O mesmo não acontece com muitas das  empresas ligadas ao Estado, cujo número não cessa de crescer. Funcionários públicos e pessoas ligadas às autarquias, ministérios e empresas públicas, têm criado um número infindável de empresas, muitas delas de vão de escada, que envolvem familiares, amigos e parceiros bem colocados em funções públicas, cujo objectivo é conseguir contractos e encomendas do mesmo Estado. Frequentemente, os contractos saltam de empresa em empresa, os pagamentos dão voltas e voltas entre as diferentes firmas, por vezes com a ajuda de off – shores, o que torna quase impossível seguir o rasto do dinheiro. Raramente pagam impostos e muitas acabam na falência, não pagando a credores e trabalhadores.

O amigo de José Sócrates e ex-administrador do Grupo Lena, Carlos Santos Silva, tem sociedade, de acordo com o jornal Público, em cerca de sessenta empresas, uma situação típica do modelo descrito. Muitos dos sócios estão nas autarquias, universidades e empresas públicas, ou são próximos de quem está. As vendas dessas empresas resultam quase exclusivamente de contractos públicos e, também aqui, seguir o rasto do dinheiro não é fácil.
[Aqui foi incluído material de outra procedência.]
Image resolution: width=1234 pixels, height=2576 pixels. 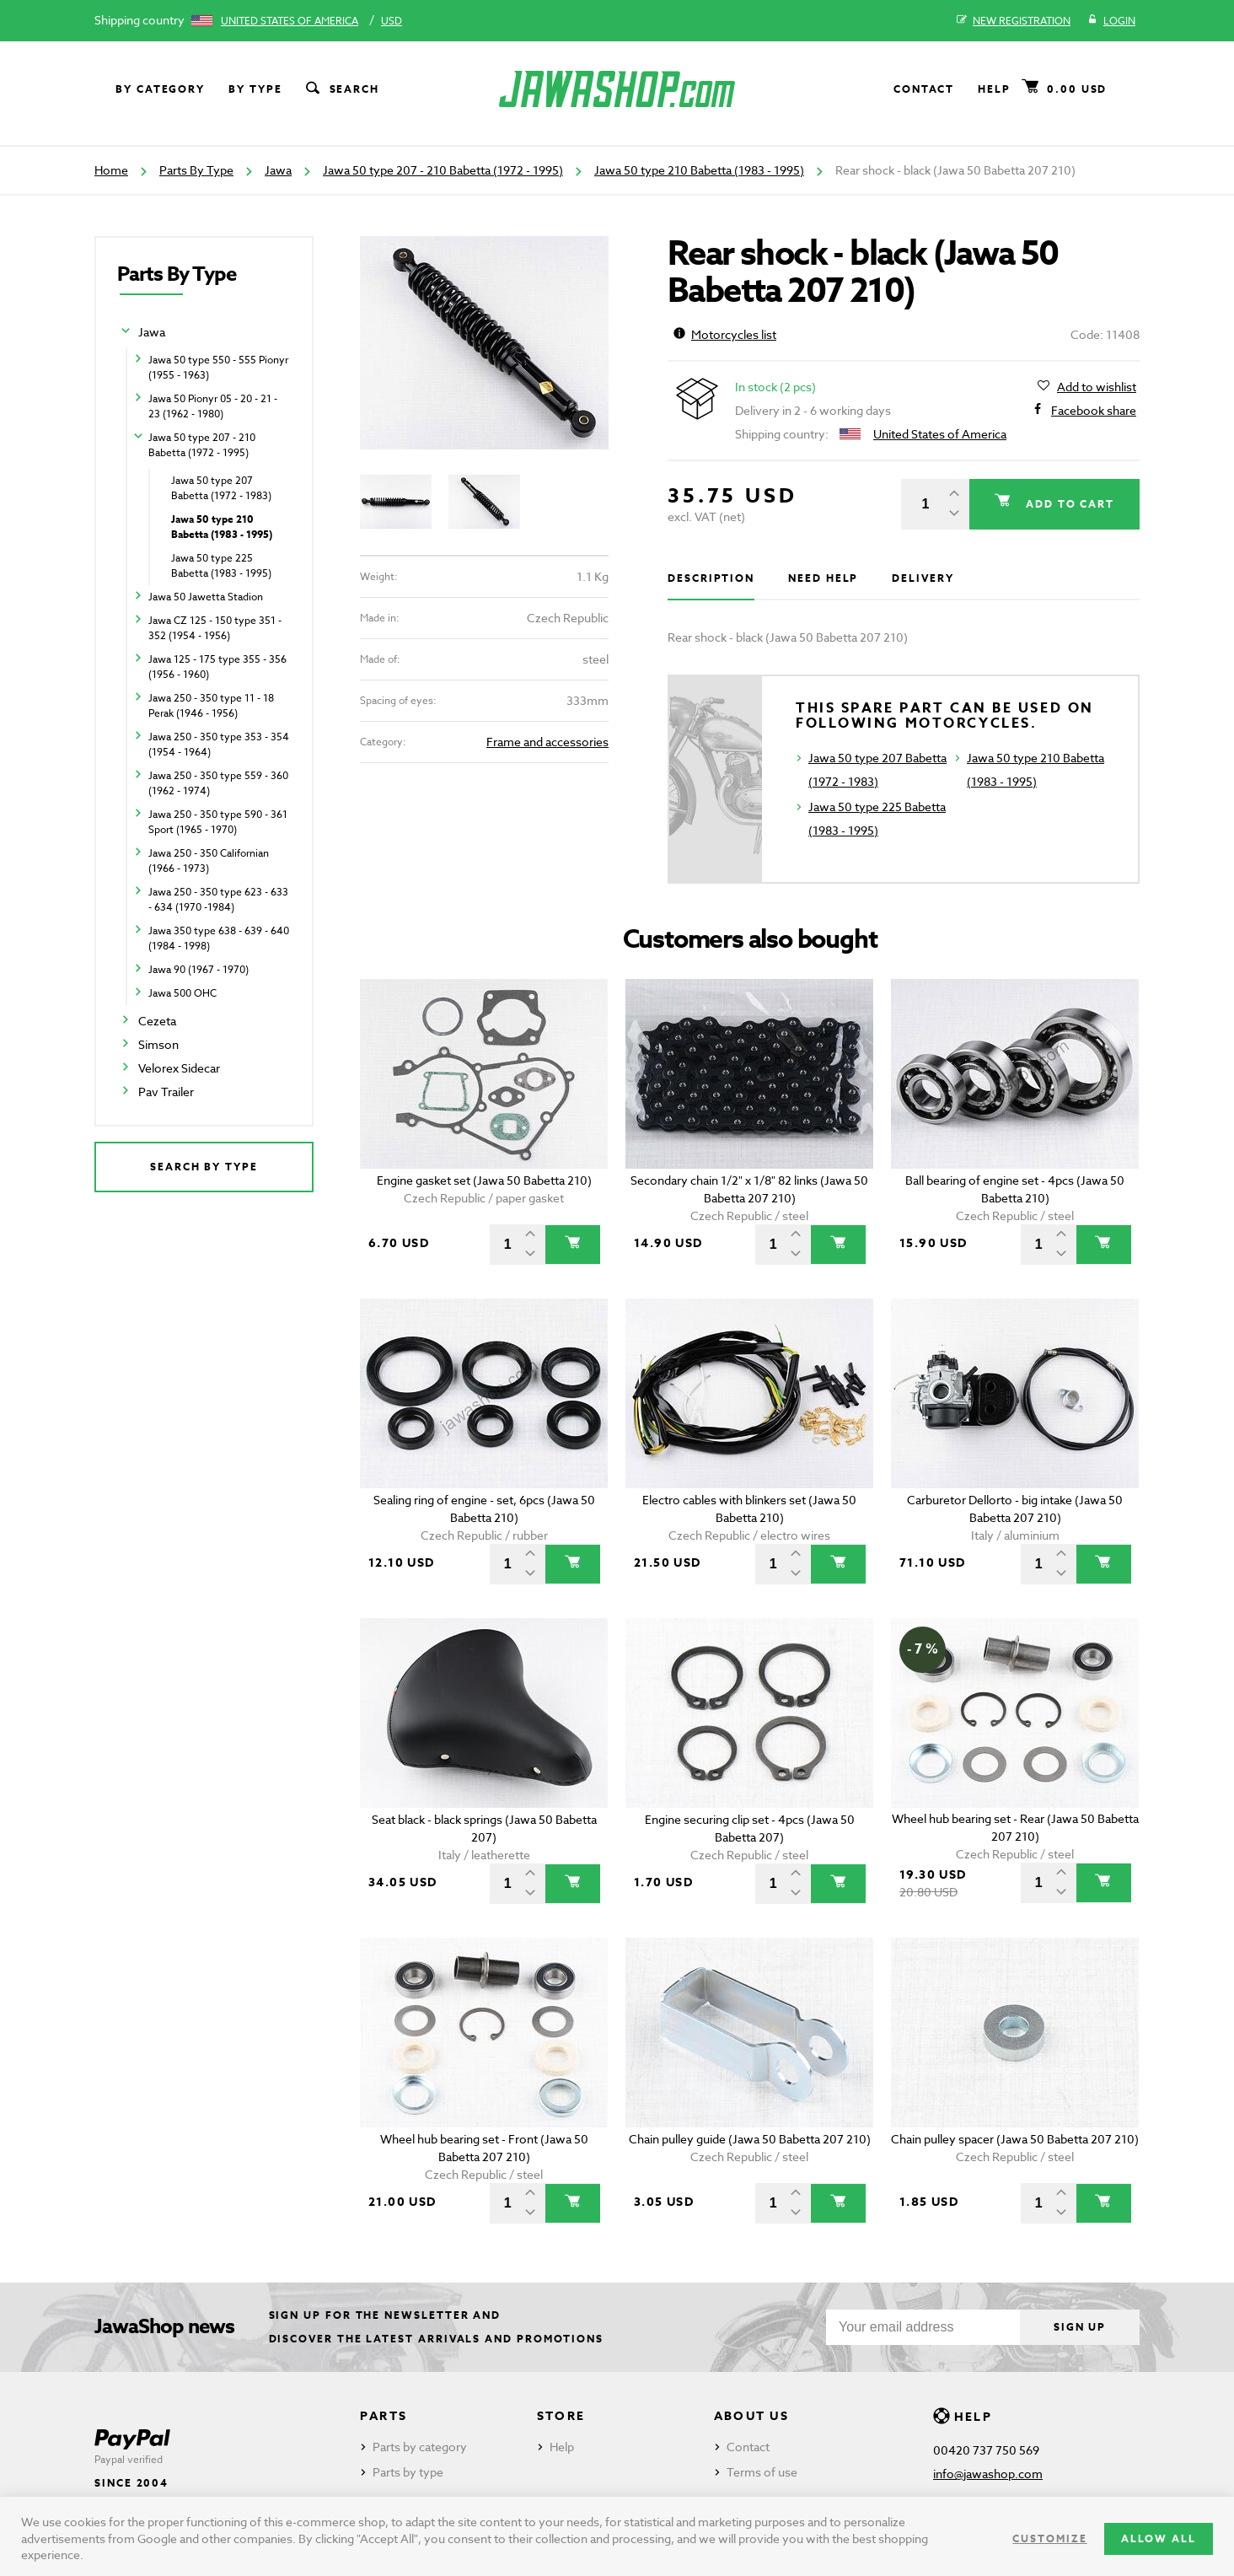 I want to click on Jawa 250 - 350 type 559 - 360 (1962 - 1974), so click(x=218, y=783).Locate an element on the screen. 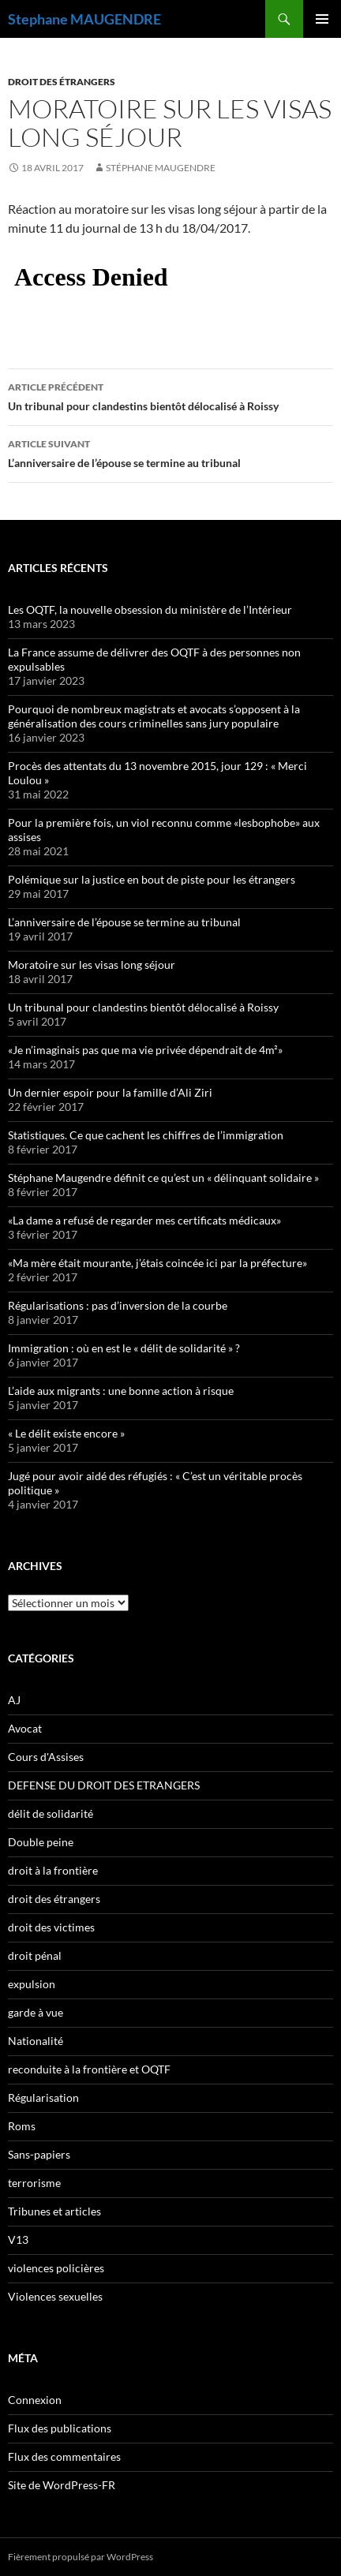 The image size is (341, 2576). Statistiques. Ce que cachent les chiffres de l’immigration is located at coordinates (145, 1135).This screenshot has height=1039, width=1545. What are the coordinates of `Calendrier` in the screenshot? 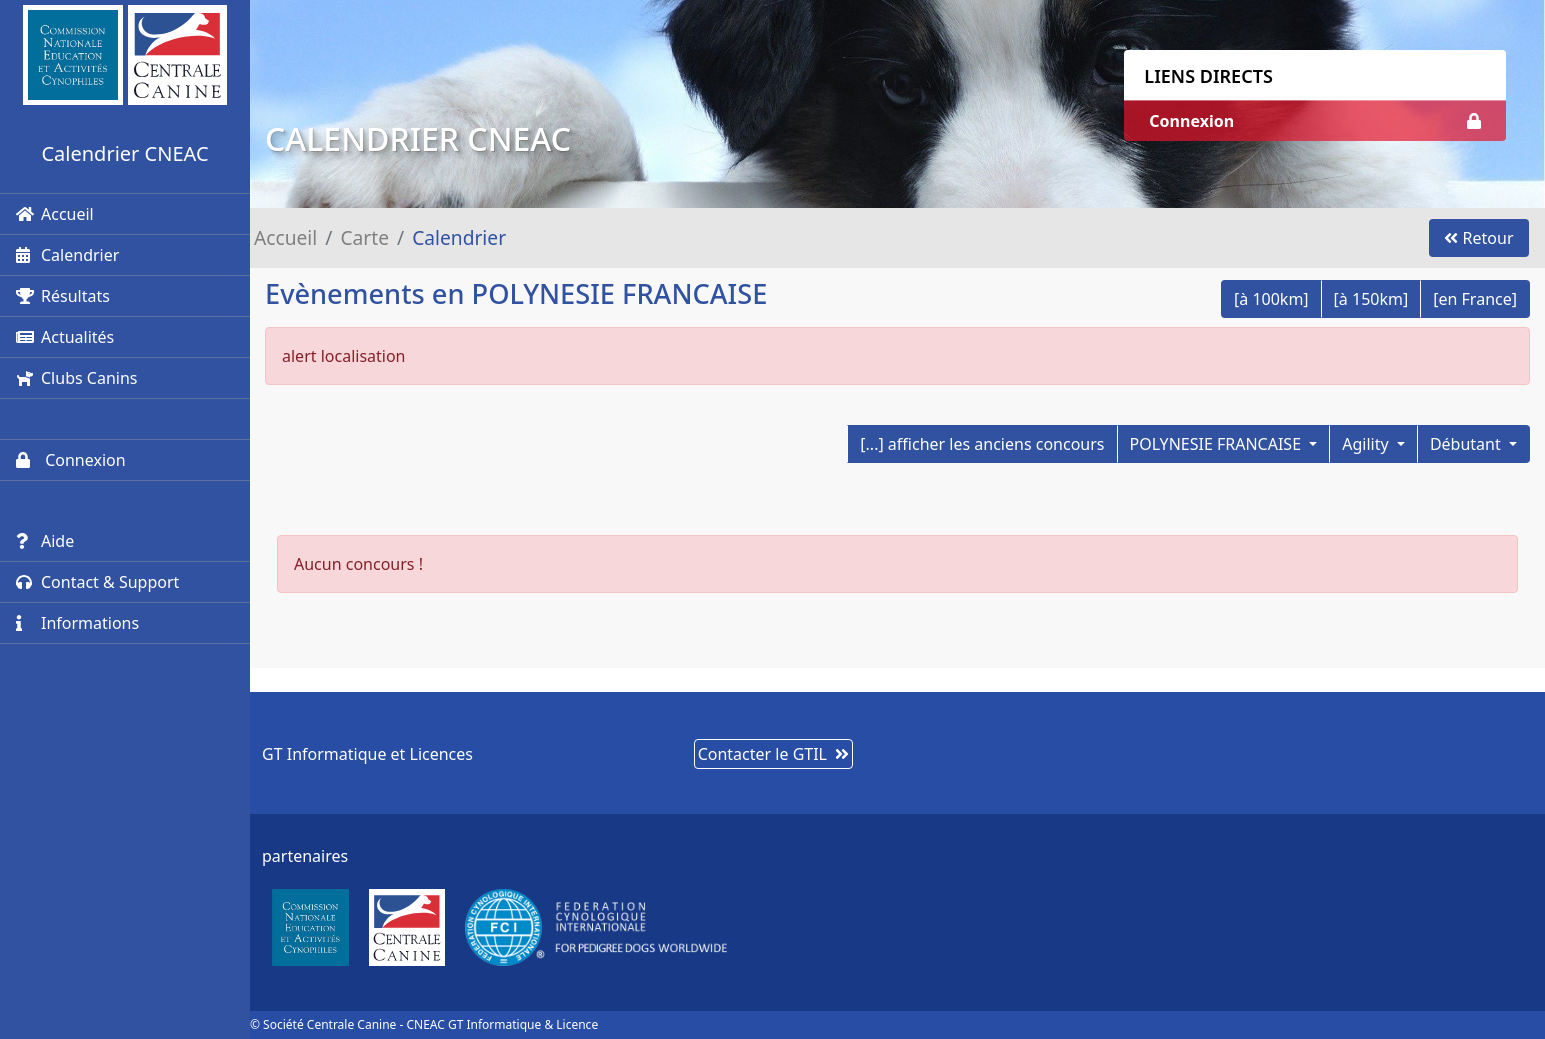 It's located at (67, 255).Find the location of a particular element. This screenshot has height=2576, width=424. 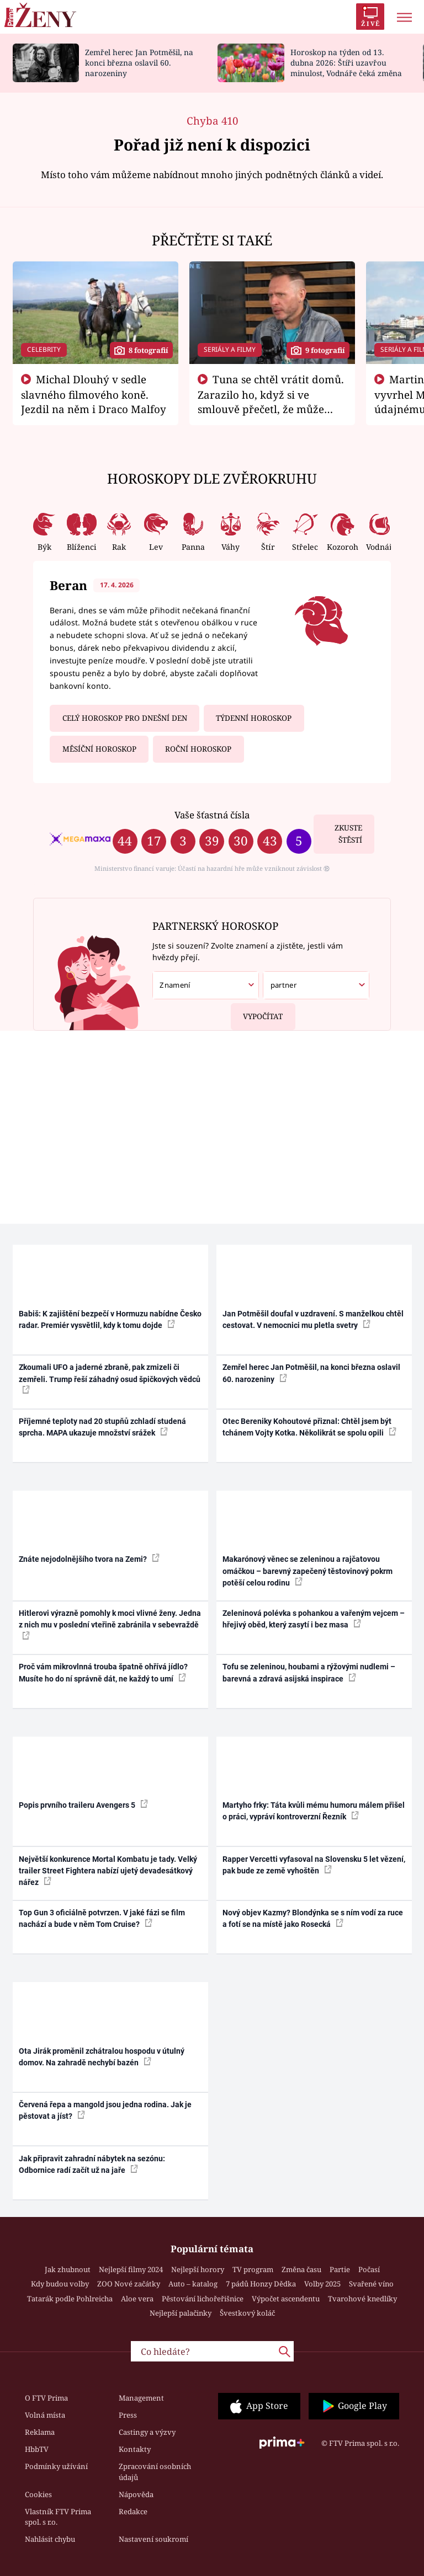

De acordo com o mesmo jornal, apenas da empresa Parque Escolar, inventada por José Sócrates, os contractos excederam os duzentos milhões de euros.

Algumas das empresas deste estranho mundo empresarial já faliram, deixando os credores pendurados e os trabalhadores sem salário e sem indemnização. Todavia o sócio principal, Carlos Santos Silva, foi apanhado com vinte e cinco milhões de euros na Suíça, dinheiro que, aparentemente, tem alimentado os gastos do ex-primeiro ministro, ao ponto de nem um nem o outro saberem a quantia certa. É o que se pode chamar ter um bom amigo.

Na semana passada, o jornal Expresso publicou na sua página 3 uma história semelhante, passada com o actual Secretario de Estado do Mar, o qual, aparentemente, não tem empresas, mas facilita a vida de quem as tem, tudo gente que lhe é próxima, pessoal e profissionalmente. Neste caso trata-se de contractos com Angola, em que os serviços prestados, em vez de serem vendidos por instituições do Estado, são fornecidos por empresas privadas, em que os especialistas utilizados são, frequentemente, os mesmos.

No processo dos vistos Gold a situação parece ser a mesma. As diferentes instituições envolvidas são dirigidas por amigos comuns, alguns deles em prisão preventiva, sendo que as empresas que foram criadas para servir chineses e russos, foram constituídas por familiares e amigos desses funcionários de topo da hierarquia  da administração pública.
É desta forma que se fazem fortunas em Portugal, através de funcionários sem escrúpulos que envolvem os seus familiares e amigos na criação de empresas, cujo único objectivo é espoliar o Estado para quem trabalham, que o mesmo é dizer que roubam  todos os portugueses que pagam os seus impostos.